Um Ulla Schmidt, die in jenen späten Sommertagen noch verzweifelt um ihr Amt rang - erst mit dem kiebigen Hinweis, der Dienstwagen stehe ihr zu, dann mit dem Versprechen, Urlaub und dienstliche Termine künftig "strikt" zu trennen -, ist es seitdem still geworden. Die SPD-Politikerin ist übrigens nie zurückgetreten, sie hat ihre Dienstwagenaffäre einfach bis zum Wahltag ausgesessen und ist seitdem einfache Bundestagsabgeordnete. Eine Hinterbänklerin, die nun im "Ausschuss für Kultur und Medien" sitzt und im Unterausschuss "Auswärtige Kultur- und Bildungspolitik" des Auswärtigen Ausschusses. Da muss sie sich jetzt mit Guido Westerwelle anlegen, wenn es um den Etat des Goethe-Instituts geht.

Rückblick.
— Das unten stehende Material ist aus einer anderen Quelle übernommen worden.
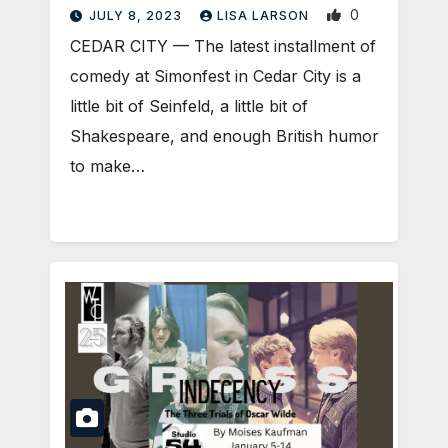
0
JULY 8, 2023
LISA LARSON
CEDAR CITY — The latest installment of
comedy at Simonfest in Cedar City is a
little bit of Seinfeld, a little bit of
Shakespeare, and enough British humor
to make…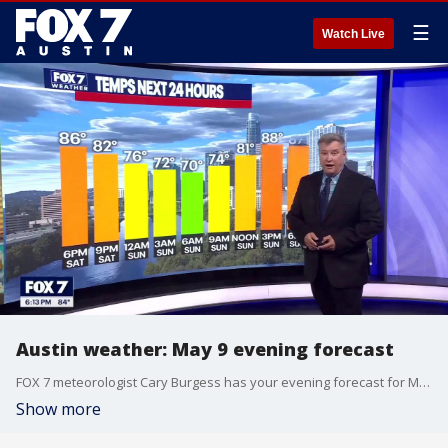
☰
Watch Live
Austin weather: May 9 evening forecast
FOX 7 meteorologist Cary Burgess has your evening forecast for May 9.
Show more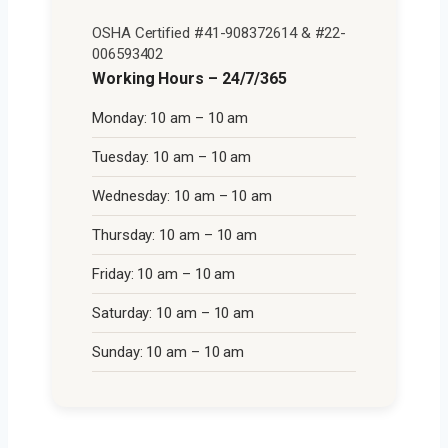
OSHA Certified #41-908372614 & #22-
006593402
Working Hours – 24/7/365
Monday: 10 am – 10 am
Tuesday: 10 am – 10 am
Wednesday: 10 am – 10 am
Thursday: 10 am – 10 am
Friday: 10 am – 10 am
Saturday: 10 am – 10 am
Sunday: 10 am – 10 am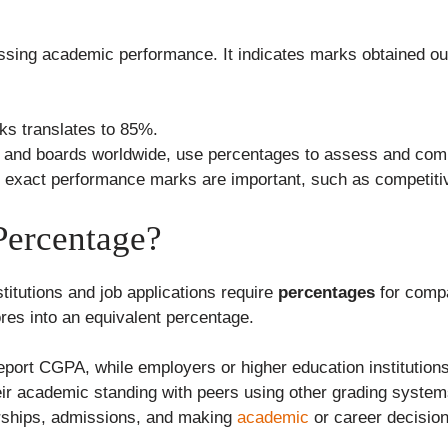
ssing academic performance. It indicates marks obtained out
ks translates to 85%.
ies and boards worldwide, use percentages to assess and com
ere exact performance marks are important, such as competiti
ercentage?
itutions and job applications require
percentages
for compar
res into an equivalent percentage.
report CGPA, while employers or higher education institutio
ir academic standing with peers using other grading system
arships, admissions, and making
academic
or career decisio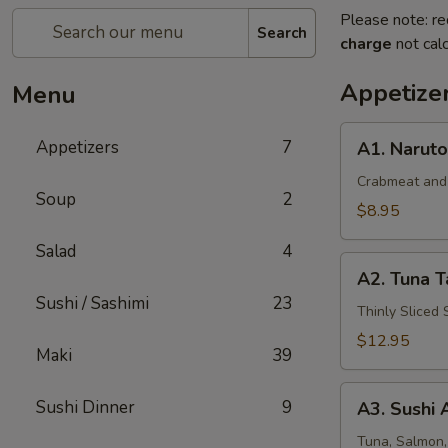
Please note: re
Search
charge
not calc
Appetize
Menu
A1.
Appetizers
7
A1. Naruto
Naruto
Crabmeat and
Soup
2
$8.95
Salad
4
A2.
A2. Tuna T
Tuna
Sushi / Sashimi
23
Tataki
Thinly Sliced
$12.95
Maki
39
A3.
Sushi Dinner
9
A3. Sushi 
Sushi
Appetizer
Tuna, Salmon,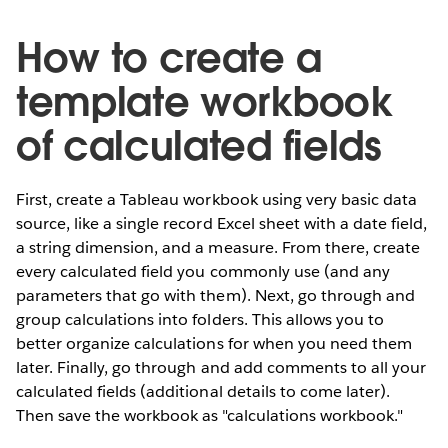
How to create a
template workbook
of calculated fields
First, create a Tableau workbook using very basic data
source, like a single record Excel sheet with a date field,
a string dimension, and a measure. From there, create
every calculated field you commonly use (and any
parameters that go with them). Next, go through and
group calculations into folders. This allows you to
better organize calculations for when you need them
later. Finally, go through and add comments to all your
calculated fields (additional details to come later).
Then save the workbook as "calculations workbook."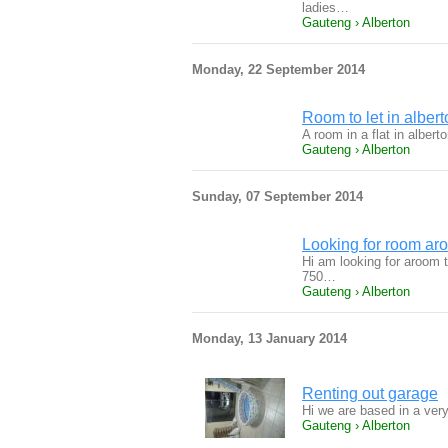
ladies…
Gauteng › Alberton
Monday, 22 September 2014
Room to let in albert
A room in a flat in alberto
Gauteng › Alberton
Sunday, 07 September 2014
Looking for room ar
Hi am looking for aroom 
750…
Gauteng › Alberton
Monday, 13 January 2014
Renting out garage
Hi we are based in a very
Gauteng › Alberton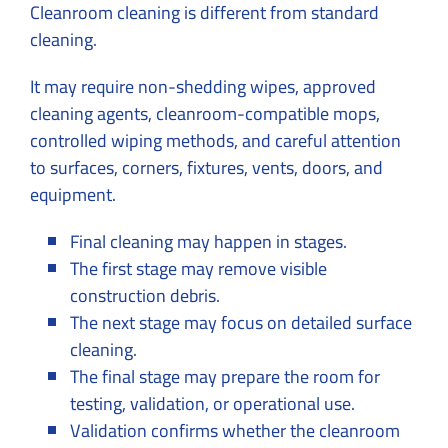
Cleanroom cleaning is different from standard
cleaning.
It may require non-shedding wipes, approved
cleaning agents, cleanroom-compatible mops,
controlled wiping methods, and careful attention
to surfaces, corners, fixtures, vents, doors, and
equipment.
Final cleaning may happen in stages.
The first stage may remove visible
construction debris.
The next stage may focus on detailed surface
cleaning.
The final stage may prepare the room for
testing, validation, or operational use.
Validation confirms whether the cleanroom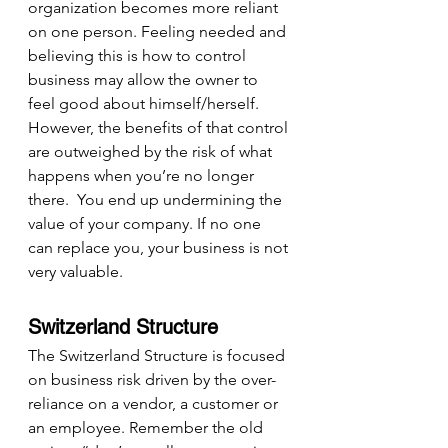
organization becomes more reliant 
on one person. Feeling needed and 
believing this is how to control 
business may allow the owner to 
feel good about himself/herself. 
However, the benefits of that control 
are outweighed by the risk of what 
happens when you’re no longer 
there.  You end up undermining the 
value of your company. If no one 
can replace you, your business is not 
very valuable.
Switzerland Structure
The Switzerland Structure is focused 
on business risk driven by the over-
reliance on a vendor, a customer or 
an employee. Remember the old 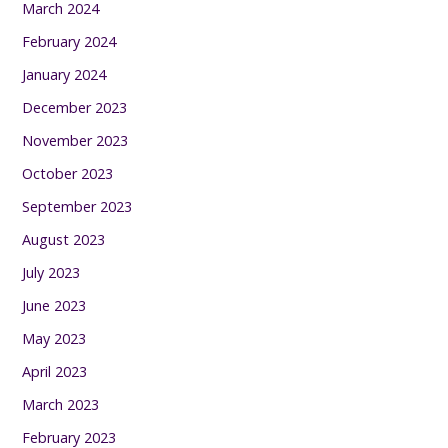
March 2024
February 2024
January 2024
December 2023
November 2023
October 2023
September 2023
August 2023
July 2023
June 2023
May 2023
April 2023
March 2023
February 2023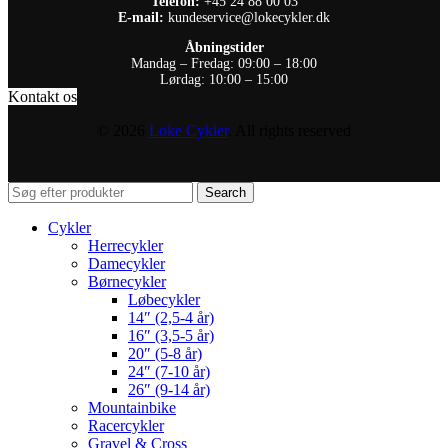
Telefon:
+45 24 88 00 03
E-mail:
kundeservice@lokecykler.dk
Åbningstider
Mandag – Fredag: 09:00 – 18:00
Lørdag: 10:00 – 15:00
Kontakt os
© 2026
Loke Cykler
. All rights reserved
Search
Cykler
Herrecykler
Damecykler
Børnecykler
Løbecykler
14″ (2,5-4 år)
16″ (3,5-5 år)
20″ (5-8 år)
24″ (7-10 år)
26″ (9-14 år)
Mountainbike
Racercykler
Gravel & Cross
Mit der zunächst für harmlos erachteten Meldung, Ulla Schmidt sei ihr Dienstwagen, ein Mercedes S 420 CDI, in Spanien gestohlen worden, tat sich am 25. Juli 2009 ein Sommertheater erster Güte auf. Erst dadurch erfuhren die Wähler, dass es seit Jahren Schmidts Gewohnheit war, im Urlaub das Angenehme mit dem Nützlichen zu verbinden, das heißt, während dieses Urlaubs ein paar Diensttermine einzustreuen und die Fahrt dann als Dienstfahrt zu deklarieren. Als man erfuhr, wie diese Termine aussahen - unter anderem gab die Ministerin an, ein deutsches Seniorenheim in Valencia besucht zu haben -, wurde der Diebstahl des schmidtschen Dienstwagens zur Dienstwagenaffäre. Zumal sich schnell herausstellte, dass Ulla Schmidt das einzige Kabinettsmitglied ohne durchgängigen Personenschutz war, das mit dem Dienstwagen in die Ferien gefahren war.
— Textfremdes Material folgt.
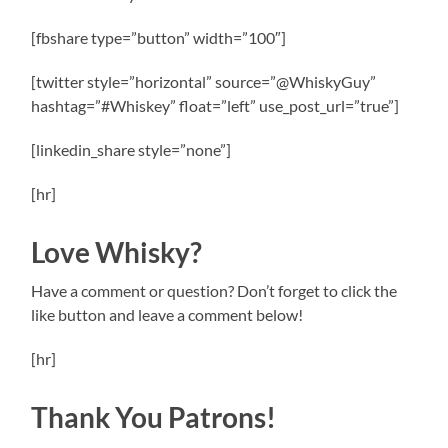
[fbshare type=”button” width=”100″]
[twitter style=”horizontal” source=”@WhiskyGuy”
hashtag=”#Whiskey” float=”left” use_post_url=”true”]
[linkedin_share style=”none”]
[hr]
Love Whisky?
Have a comment or question? Don’t forget to click the
like button and leave a comment below!
[hr]
Thank You Patrons!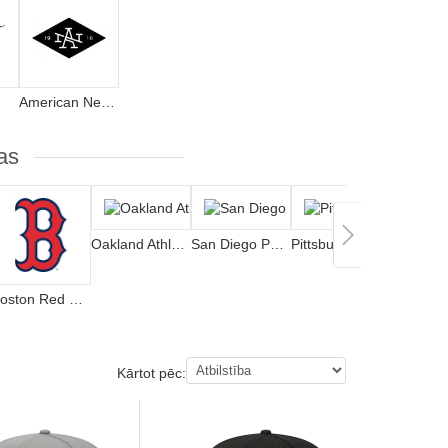
American Needle
as
Oakland Athletics
San Diego Padres
Pittsburgh Pirates
Boston Red Sox
Kārtot pēc: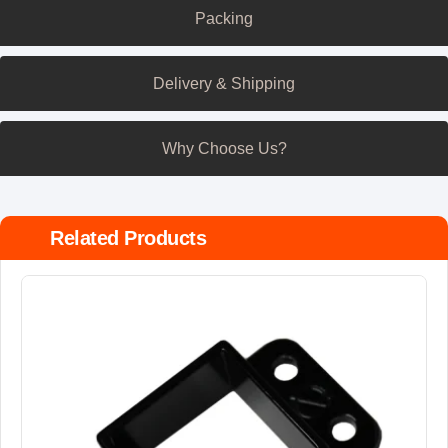
Packing
Delivery & Shipping
Why Choose Us?
Related Products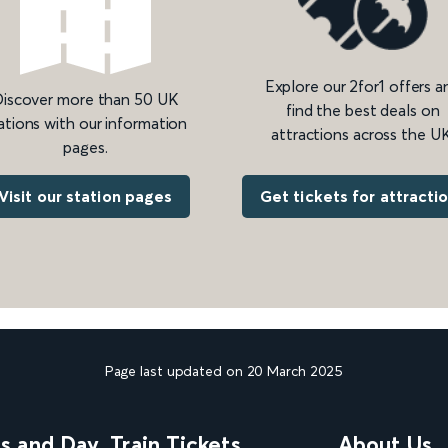
Explore our 2for1 offers a
iscover more than 50 UK
find the best deals on
ations with our information
attractions across the UK
pages.
Get tickets for attracti
Visit our station pages
Page last updated on 20 March 2025
ns and Day
Train Tickets
About Us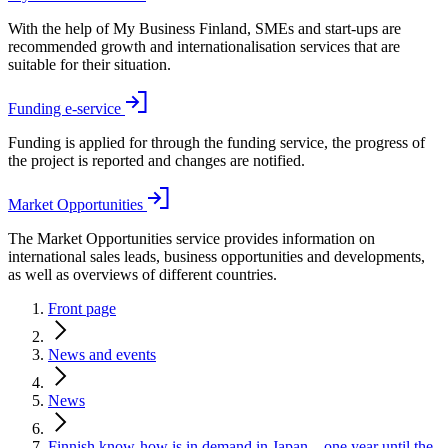
With the help of My Business Finland, SMEs and start-ups are
recommended growth and internationalisation services that are
suitable for their situation.
Funding e-service
Funding is applied for through the funding service, the progress of
the project is reported and changes are notified.
Market Opportunities
The Market Opportunities service provides information on
international sales leads, business opportunities and developments,
as well as overviews of different countries.
Front page
News and events
News
Finnish know-how is in demand in Japan – one year until the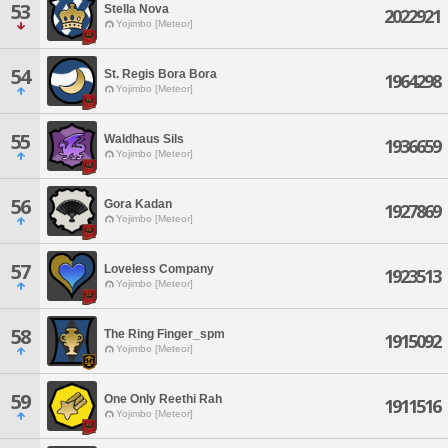
53
Stella Nova
2022921
Yojimbo [Meteor]
54
St. Regis Bora Bora
1964298
Yojimbo [Meteor]
55
Waldhaus Sils
1936659
Yojimbo [Meteor]
56
Gora Kadan
1927869
Yojimbo [Meteor]
57
Loveless Company
1923513
Yojimbo [Meteor]
58
The Ring Finger_spm
1915092
Yojimbo [Meteor]
59
One Only Reethi Rah
1911516
Yojimbo [Meteor]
Dass Schmidt in Spanien bockig verkündete, der Wagen stünde ihr schon aus Sicherheitsgründen jederzeit zur Verfügung, machte die Sache nicht besser. Auch nicht, dass Ministeriumssprecher mitteilten, in dem Mercedes habe sich eine von Schmidt dringend benötigte "Büromindestausstattung" befunden. Fünf Tage lang hielt Schmidt noch in Spanien durch, dann kam sie zurück. Eisern lächelnd erklärte sie in Berlin, als Politikerin sei sie es gewöhnt, in der Öffentlichkeit zu stehen, und als solche sei sie auch in der Lage, sich zur Wehr zu setzen.
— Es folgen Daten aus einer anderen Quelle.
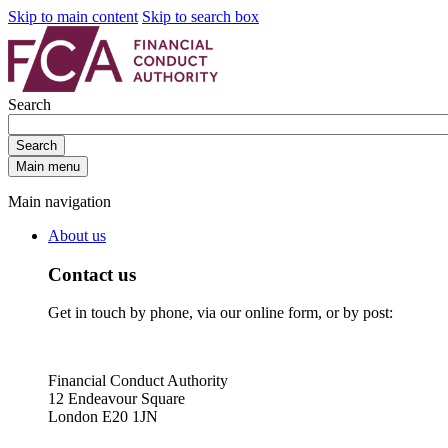
Skip to main content
Skip to search box
Search
Search
Main menu
Main navigation
About us
Contact us
Get in touch by phone, via our online form, or by post:
Financial Conduct Authority
12 Endeavour Square
London E20 1JN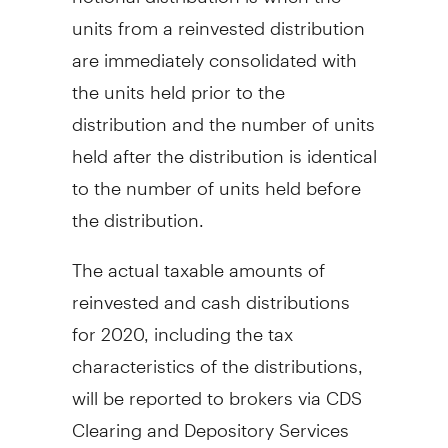
units from a reinvested distribution
are immediately consolidated with
the units held prior to the
distribution and the number of units
held after the distribution is identical
to the number of units held before
the distribution.
The actual taxable amounts of
reinvested and cash distributions
for 2020, including the tax
characteristics of the distributions,
will be reported to brokers via CDS
Clearing and Depository Services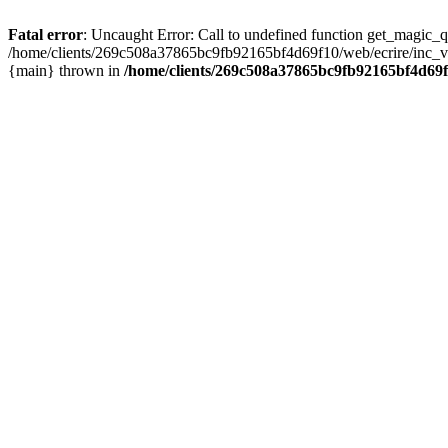
Fatal error
: Uncaught Error: Call to undefined function get_magic
/home/clients/269c508a37865bc9fb92165bf4d69f10/web/ecrire/inc_ver
{main} thrown in
/home/clients/269c508a37865bc9fb92165bf4d69f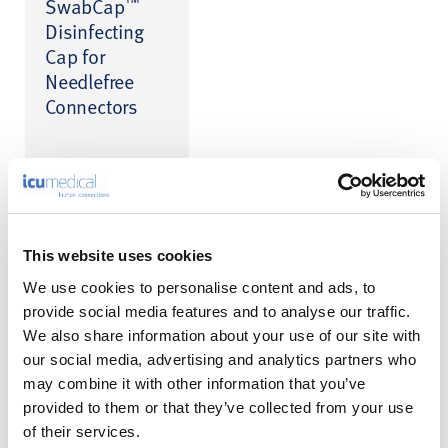
™
SwabCap
Disinfecting
Cap for
Needlefree
Connectors
This website uses cookies
We use cookies to personalise content and ads, to
provide social media features and to analyse our traffic.
We also share information about your use of our site with
Product Enquiry
our social media, advertising and analytics partners who
may combine it with other information that you’ve
Please enter your details into the following form.
provided to them or that they’ve collected from your use
of their services.
1
2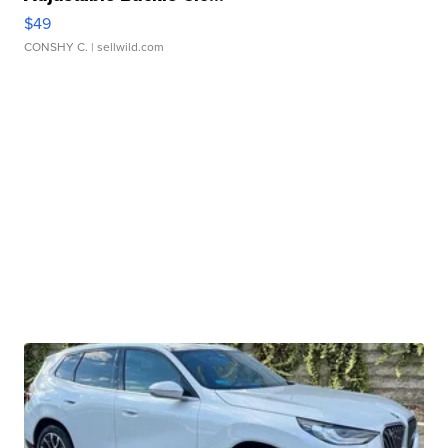
$49
CONSHY C.
| sellwild.com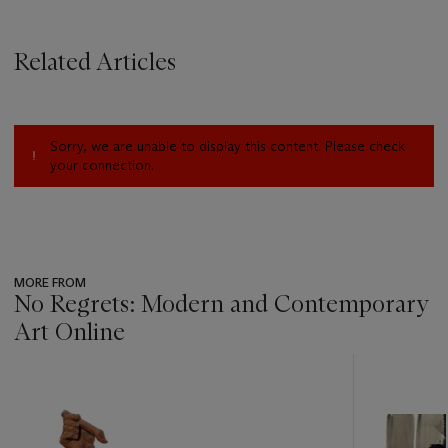
Related Articles
Sorry, we are unable to display this content. Please check
your connection.
MORE FROM
No Regrets: Modern and Contemporary
Art Online
???
-
item_current_of_total_txt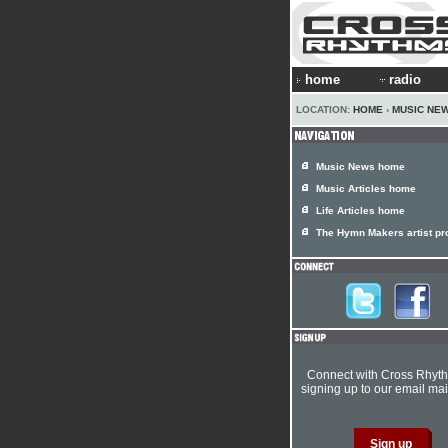
home
radio
LOCATION:
HOME
›
MUSIC NE
Music News home
Music Articles home
Life Articles home
The Hymn Makers artist pro
Connect with Cross Rhyt
signing up to our email mail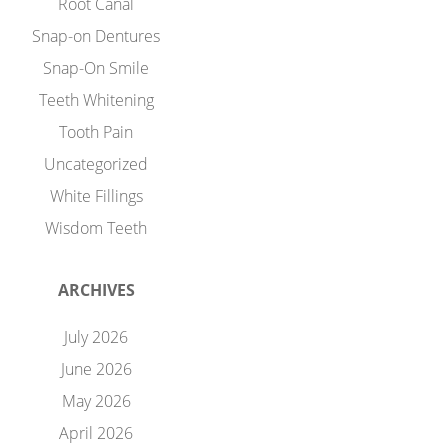
Root Canal
Snap-on Dentures
Snap-On Smile
Teeth Whitening
Tooth Pain
Uncategorized
White Fillings
Wisdom Teeth
ARCHIVES
July 2026
June 2026
May 2026
April 2026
"Nicht akzeptabel" sei allerdings der Umgang mit ihren Mitarbeitern, die in den zurückliegenden Tagen mit "üblen Verdächtigungen und Ehrabschneidung" konfrontiert worden seien. Das zielte auf Berichte, die eine mögliche Fahrlässigkeit von Schmidts Fahrer thematisiert hatten, und auf die vielen Fotografen, die das Team der Ministerin am Flughafen einem Blitzlichtgewitter unterzogen hatten.

Zu diesem Zeitpunkt hatte SPD-Kanzlerkandidat Frank-Walter Steinmeier Ulla Schmidt allerdings bereits aus seinem Schattenkabinett aussortiert, und im Willy-Brandt-Haus ging die Angst um, die Dienstwagenaffäre könnte den Sozialdemokraten die Bundestagswahl ruinieren.

Der Rest ist Geschichte. Der Bundesrechnungshof teilte Anfang August 2009 mit, die Ministerin habe ihren Dienstwagen samt Fahrer in diesem Sommer "im Rahmen der einschlägigen Vorschriften" genutzt, dem Bundeshaushalt sei kein Schaden entstanden. Allerdings hatte Ulla Schmidt zuvor eine Abrechnung eingereicht, in der sie von den insgesamt 5000 Kilometern nach Alicante und zurück nur noch ganze 72 Kilometer dienstlich geltend gemacht hatte. Immerhin wurde sie wieder in Steinmeiers "Kompetenzteam" aufgenommen, aber die meisten Wahlkampfauftritte wurden gestrichen.

Ulla Schmidt ist übrigens nicht die Erste gewesen, die mit ihrem Dienstwagen ins Schleudern kam. Beinahe 20 Jahre zuvor hatte sich Hans Süssmuth ungeniert im Dienstwagen seiner Frau, der Bundestagspräsidentin, herumkutschieren lassen. Und im September 2009 geriet Hamburgs damaliger Innensenator Christoph Ahlhaus in Schwierigkeiten. Der CDU-Politiker, hieß es, habe seinen Dienstwagen nach Paris kommen lassen, um sich dort mit seiner Frau Simone herumfahren zu lassen. Ahlhaus überstand die Affäre, aber die Hamburger Dienstwagenregelung wurde danach geändert.